#### [What to work on]
Each line of the data below between the one containing "Elektronický pouk" and the one containing "amparo legal.", both included, is to be repeated exactly. Please omit pictures.

(Data records)
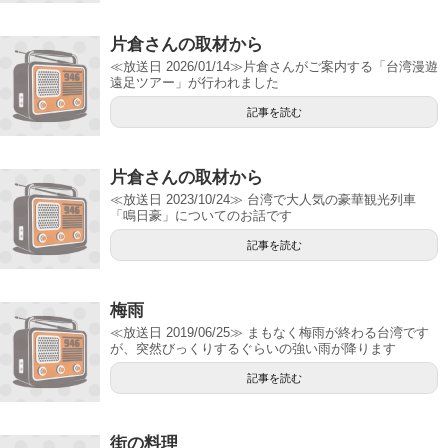
片倉さんの取材から
≪放送日 2026/01/14≫片倉さんがご案内する「台湾漫遊
遠足ツアー」が行われました
記事を読む
片倉さんの取材から
≪放送日 2023/10/24≫ 台湾で大人気の豪華観光列車
「鳴日豪」についてのお話です
記事を読む
梅雨
≪放送日 2019/06/25≫ まもなく梅雨が終わる台湾です
が、突然びっくりするぐらいの強い雨が降ります
記事を読む
街の料理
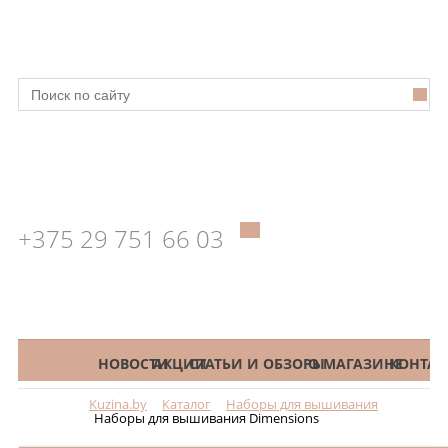
+375 29 751 66 03
КАТАЛОГ
НОВОСТИ
АКЦИИ
СТАТЬИ И ОБЗОРЫ
О МАГАЗИНЕ
КОНТАК
Kuzina.by
Каталог
Наборы для вышивания
Меню
Наборы для вышивания Dimensions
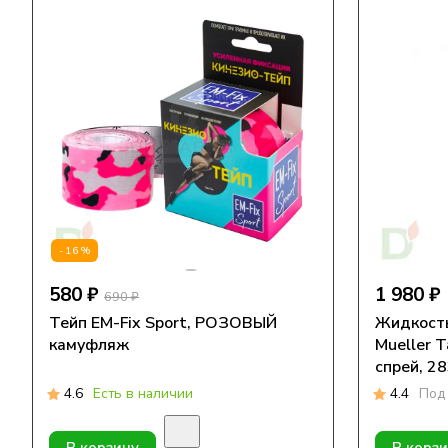
-16%
580 ₽
1 980 ₽
690 ₽
Тейп EM-Fix Sport, РОЗОВЫЙ
Жидкость
камуфляж
Mueller 
спрей, 28
4.6
Есть в наличии
4.4
Под 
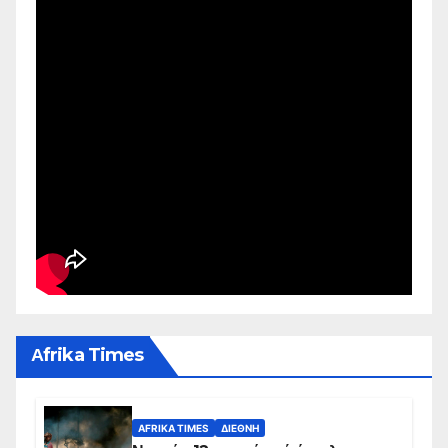
Αfrika Times
AFRIKA TIMES
ΔΙΕΘΝΉ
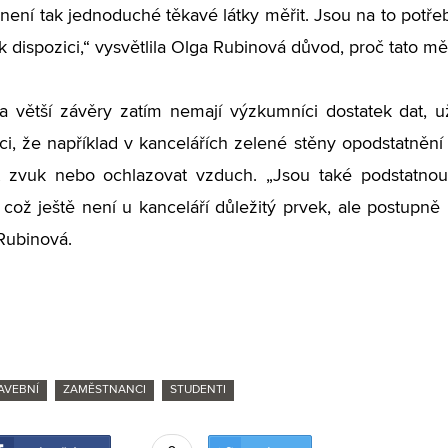
není tak jednoduché těkavé látky měřit. Jsou na to potřeba
dispozici,“ vysvětlila Olga Rubinová důvod, proč tato měř
a větší závěry zatím nemají výzkumníci dostatek dat, 
ci, že například v kancelářích zelené stěny opodstatnění 
t zvuk nebo ochlazovat vzduch. „Jsou také podstatnou 
, což ještě není u kanceláří důležitý prvek, ale postupně
Rubinová.
AVEBNÍ
ZAMĚSTNANCI
STUDENTI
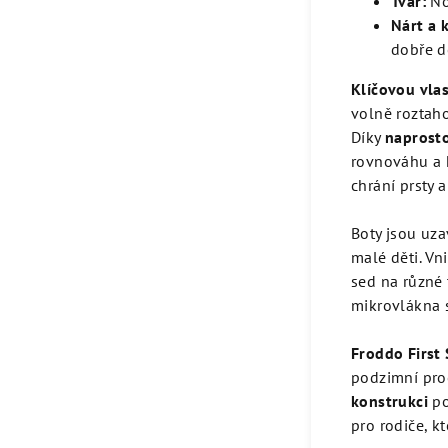
Tvar:
No
Nárt a 
dobře d
Klíčovou vlas
volně roztaho
Díky
naprost
rovnováhu a 
chrání prsty a
Boty jsou uza
malé děti. Vni
sed na různé 
mikrovlákna s
Froddo First 
podzimní proch
konstrukci
po
pro rodiče, kt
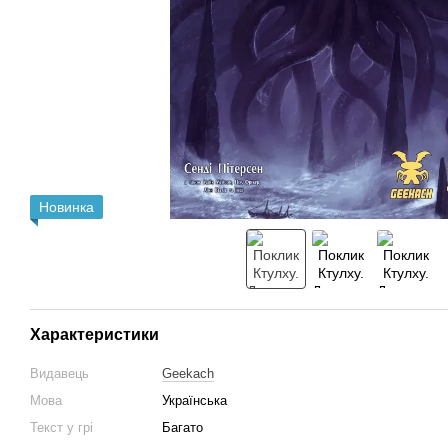
Новинка
Характеристики
Видавець
Geekach
Мова
Українська
Текст у грі
Багато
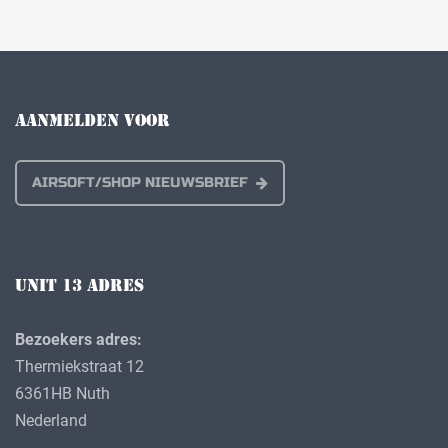
AANMELDEN VOOR
AIRSOFT/SHOP NIEUWSBRIEF
UNIT 13 ADRES
Bezoekers adres:
Thermiekstraat 12
6361HB Nuth
Nederland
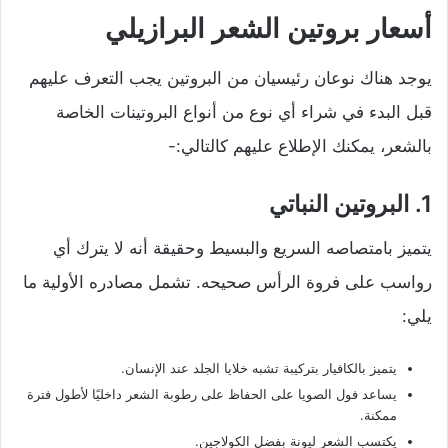
أسعار بروتين الشعر البرازيلي
يوجد هناك نوعان رئيسيان من البروتين يجب التعرف عليهم
قبل البدء في شراء أي نوع من أنواع البروتينات الخاصة
بالشعر، يمكنك الإطلاع عليهم كالتالي:-
1. البروتين النباتي
يتميز بامتصاصه السريع والبسيط وحقيقة أنه لا يترك أي
رواسب على فروة الرأس صحيحه. تشمل مصادره الأولية ما
يلي:
يتميز بالكافيار بتركيبة تشبه خلايا الجلد عند الإنسان.
يساعد فول الصويا على الحفاظ على رطوبة الشعر داخليًا لأطول فترة
ممكنة.
يكتسب الشعر ليونة بفضل الكولاجين.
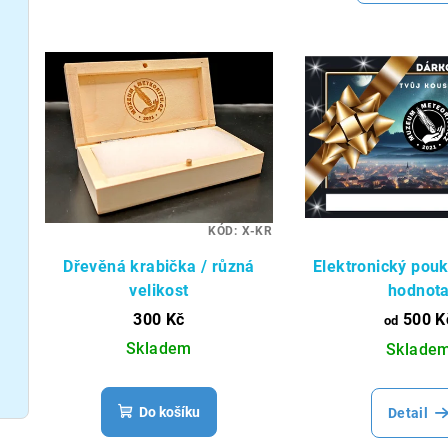
n
V
í
ý
p
p
r
i
o
s
d
KÓD:
X-KR
p
u
Dřevěná krabička / různá
Elektronický pouk
r
k
velikost
hodnot
o
t
300 Kč
500 K
od
Skladem
d
Sklade
ů
u
Do košíku
Detail
k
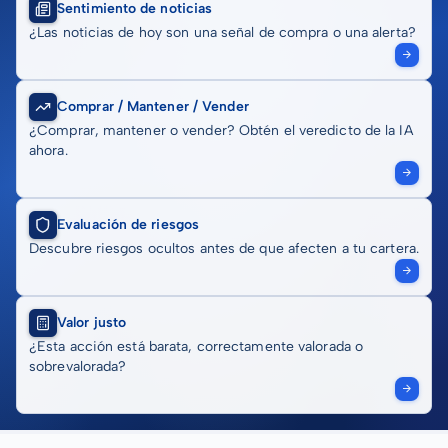
Sentimiento de noticias
¿Las noticias de hoy son una señal de compra o una alerta?
Comprar / Mantener / Vender
¿Comprar, mantener o vender? Obtén el veredicto de la IA
ahora.
Evaluación de riesgos
Descubre riesgos ocultos antes de que afecten a tu cartera.
Valor justo
¿Esta acción está barata, correctamente valorada o
sobrevalorada?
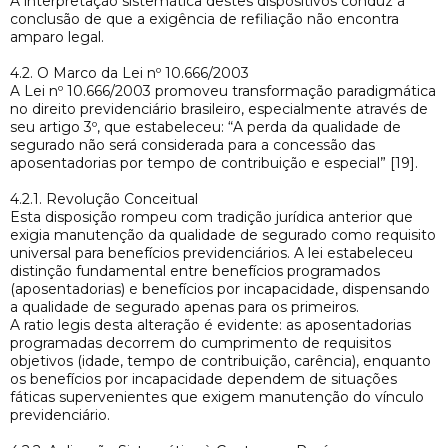
A interpretação sistemática destes dispositivos conduz à
conclusão de que a exigência de refiliação não encontra
amparo legal.
4.2. O Marco da Lei nº 10.666/2003
A Lei nº 10.666/2003 promoveu transformação paradigmática
no direito previdenciário brasileiro, especialmente através de
seu artigo 3º, que estabeleceu: “A perda da qualidade de
segurado não será considerada para a concessão das
aposentadorias por tempo de contribuição e especial” [19].
4.2.1. Revolução Conceitual
Esta disposição rompeu com tradição jurídica anterior que
exigia manutenção da qualidade de segurado como requisito
universal para benefícios previdenciários. A lei estabeleceu
distinção fundamental entre benefícios programados
(aposentadorias) e benefícios por incapacidade, dispensando
a qualidade de segurado apenas para os primeiros.
A ratio legis desta alteração é evidente: as aposentadorias
programadas decorrem do cumprimento de requisitos
objetivos (idade, tempo de contribuição, carência), enquanto
os benefícios por incapacidade dependem de situações
fáticas supervenientes que exigem manutenção do vínculo
previdenciário.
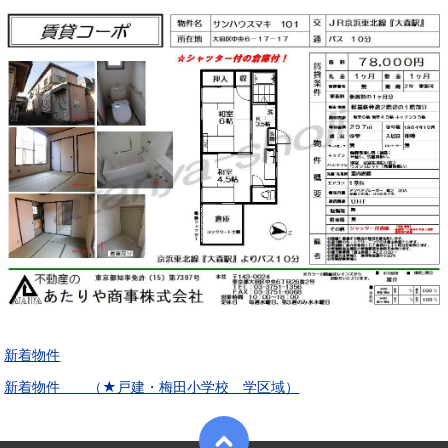
新着物件
新着物件 （★戸建・梅田小学校 学区域）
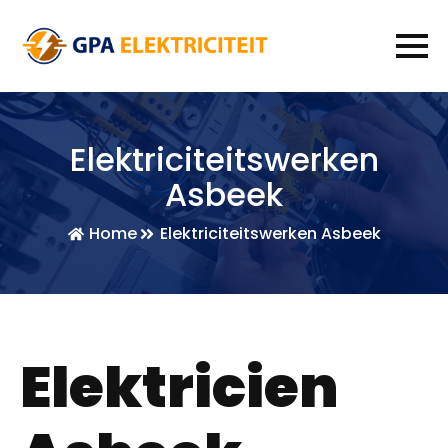
Elektriciteitswerken
Asbeek
Home
Elektriciteitswerken Asbeek
Elektricien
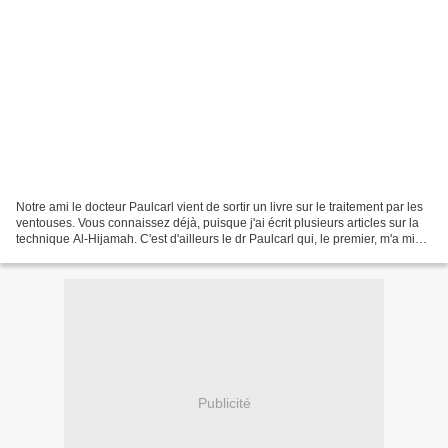
Notre ami le docteur Paulcarl vient de sortir un livre sur le traitement par les
ventouses. Vous connaissez déjà, puisque j'ai écrit plusieurs articles sur la
technique Al-Hijamah. C'est d'ailleurs le dr Paulcarl qui, le premier, m'a mis
sur la voie,...
Publicité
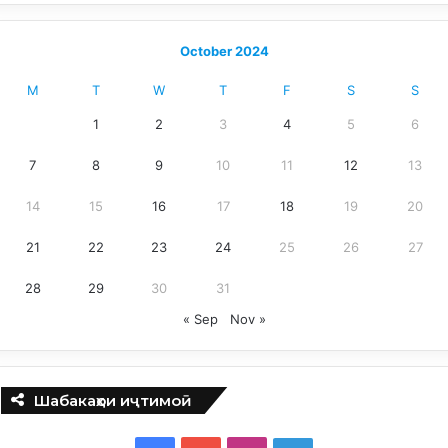
October 2024
M
T
W
T
F
S
S
1
2
3
4
5
6
7
8
9
10
11
12
13
14
15
16
17
18
19
20
21
22
23
24
25
26
27
28
29
30
31
« Sep
Nov »
Шабакаҳои иҷтимоӣ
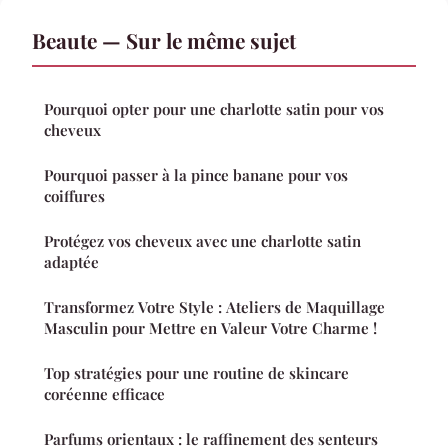
Beaute — Sur le même sujet
Pourquoi opter pour une charlotte satin pour vos
cheveux
Pourquoi passer à la pince banane pour vos
coiffures
Protégez vos cheveux avec une charlotte satin
adaptée
Transformez Votre Style : Ateliers de Maquillage
Masculin pour Mettre en Valeur Votre Charme !
Top stratégies pour une routine de skincare
coréenne efficace
Parfums orientaux : le raffinement des senteurs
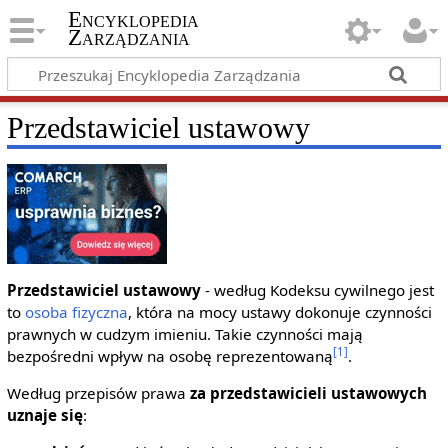
Encyklopedia
Zarządzania
Przedstawiciel ustawowy
Przedstawiciel ustawowy
- według Kodeksu cywilnego jest
to
osoba fizyczna
, która na mocy ustawy dokonuje czynności
prawnych w cudzym imieniu. Takie czynności mają
[1]
bezpośredni wpływ na osobę reprezentowaną
.
Według przepisów prawa
za przedstawicieli ustawowych
uznaje się
:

#### [Response box]
Elektronický pouk
r
k
velikost
hodnot
o
t
300 Kč
500 K
od
Skladem
d
Sklade
ů
u
Do košíku
Detail
k
Sentimiento de noticias
¿Las noticias de hoy son una señal de compra o una alerta?
Comprar / Mantener / Vender
¿Comprar, mantener o vender? Obtén el veredicto de la IA
ahora.
Evaluación de riesgos
Descubre riesgos ocultos antes de que afecten a tu cartera.
Valor justo
¿Esta acción está barata, correctamente valorada o
sobrevalorada?
A interpretação sistemática destes dispositivos conduz à
conclusão de que a exigência de refiliação não encontra
amparo legal.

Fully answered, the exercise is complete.